** THE PROBLEM **
Your answer should be the lines below from the one with "Üye Ol (223, 22)" to the one with "Yer sağlayıcı: Yurdum Yazılım (72, 1566)", both included, given again exactly and with nothing added.

** SUPPLIED RECORDS **
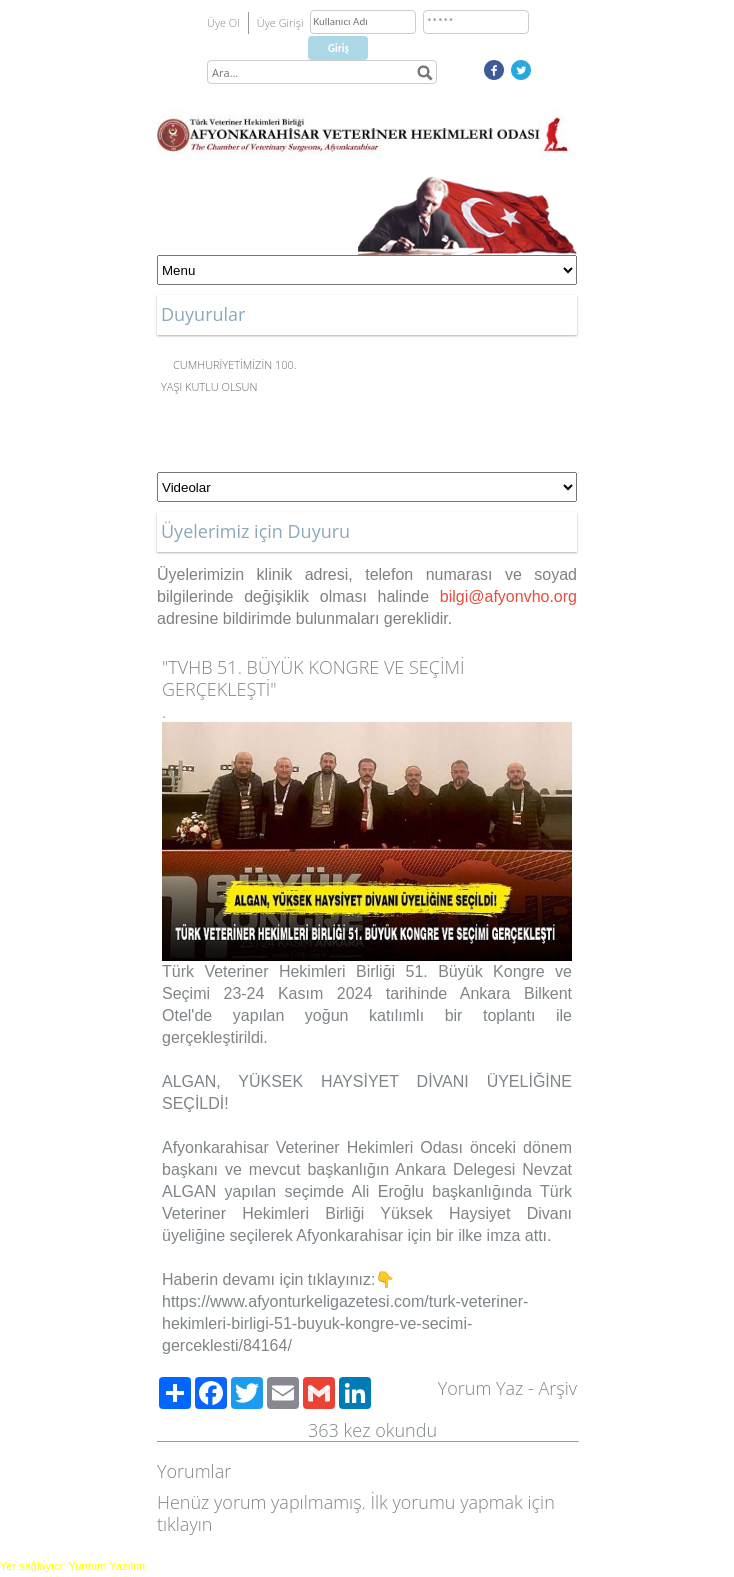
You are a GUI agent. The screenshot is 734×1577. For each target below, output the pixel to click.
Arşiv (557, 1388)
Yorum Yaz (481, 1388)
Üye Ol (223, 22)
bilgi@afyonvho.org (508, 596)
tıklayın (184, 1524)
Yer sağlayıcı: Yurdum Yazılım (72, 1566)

---

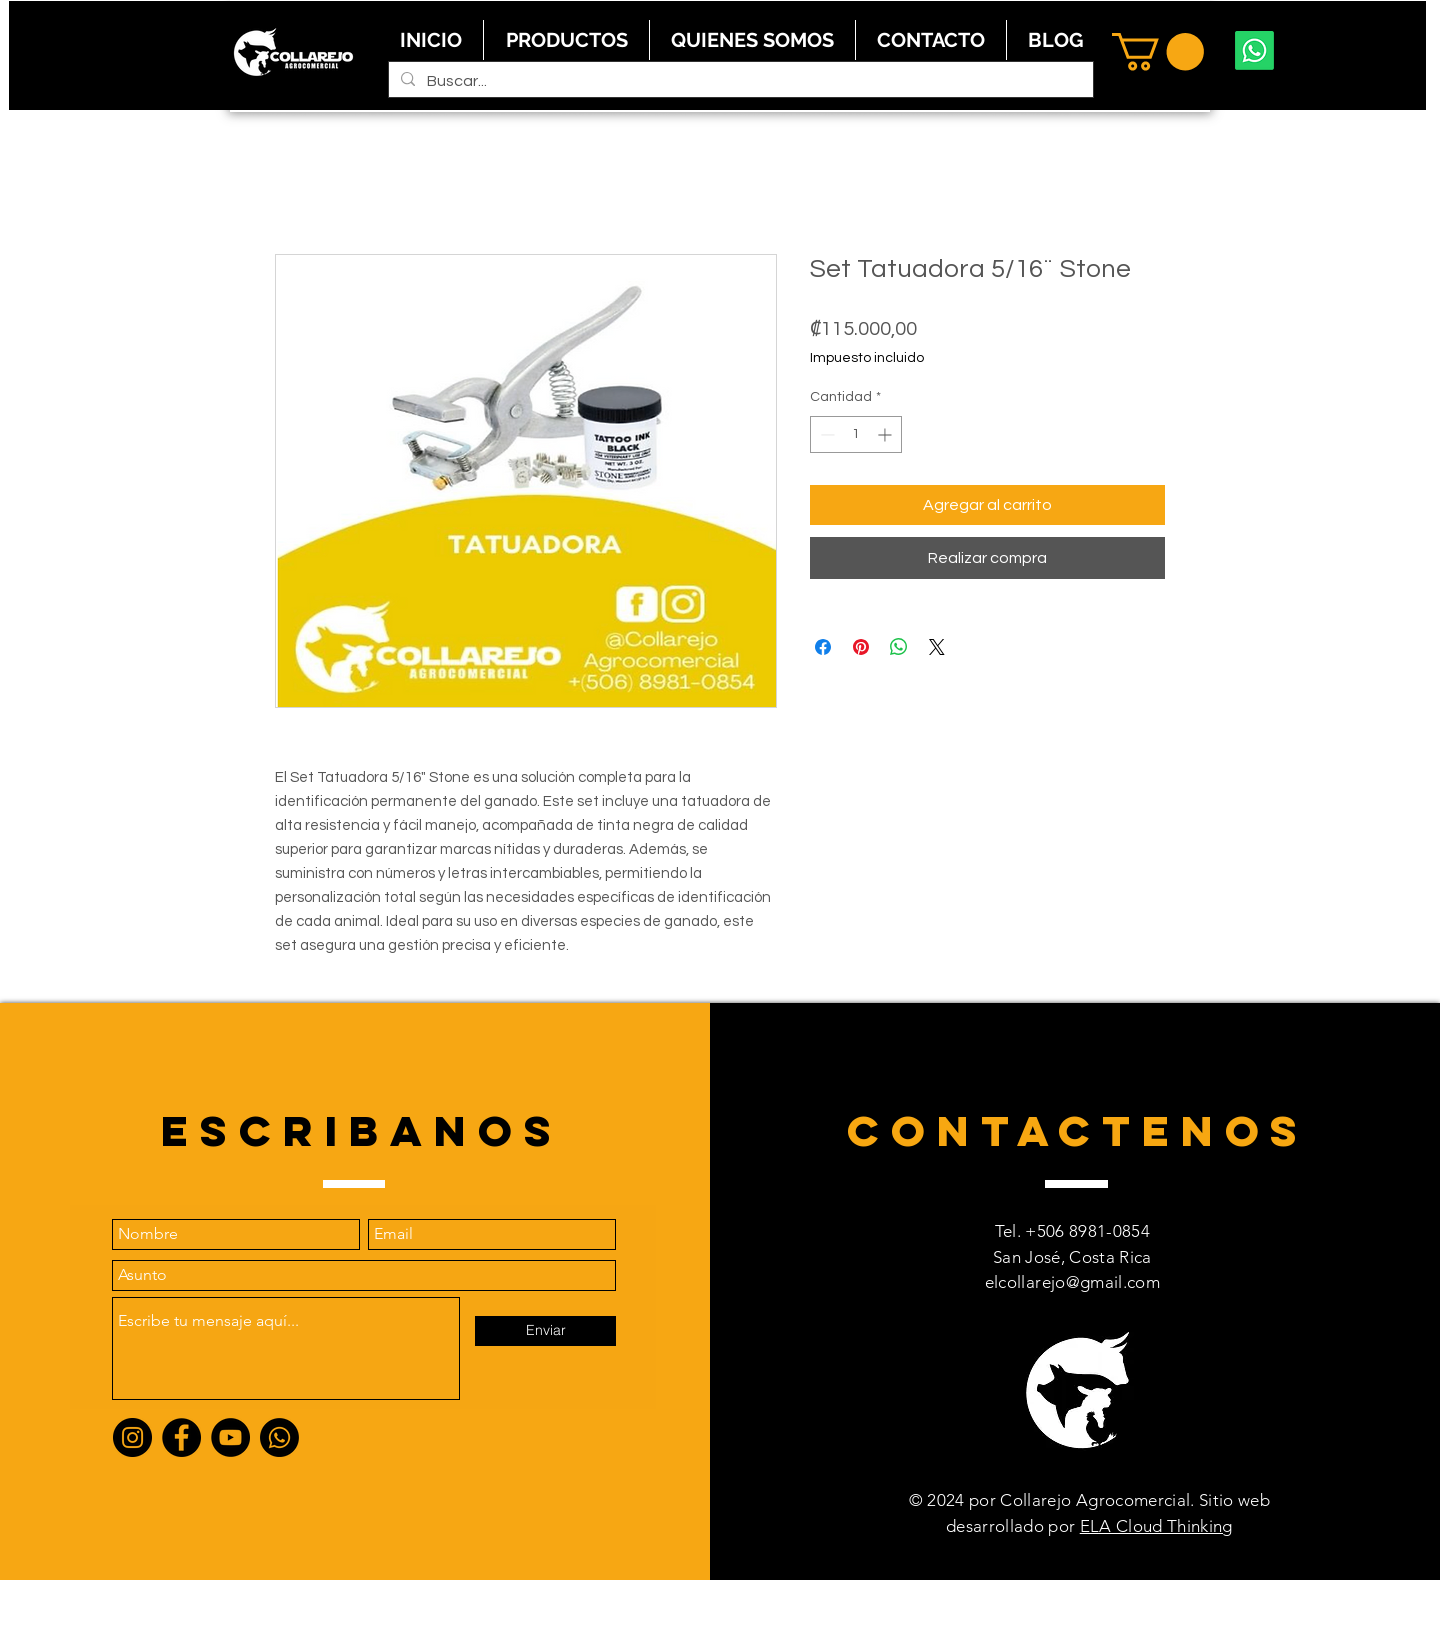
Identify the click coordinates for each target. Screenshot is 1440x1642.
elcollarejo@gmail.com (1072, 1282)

** EXERCISE ANSWER **
Üye Ol (223, 22)
bilgi@afyonvho.org (508, 596)
tıklayın (184, 1524)
Yer sağlayıcı: Yurdum Yazılım (72, 1566)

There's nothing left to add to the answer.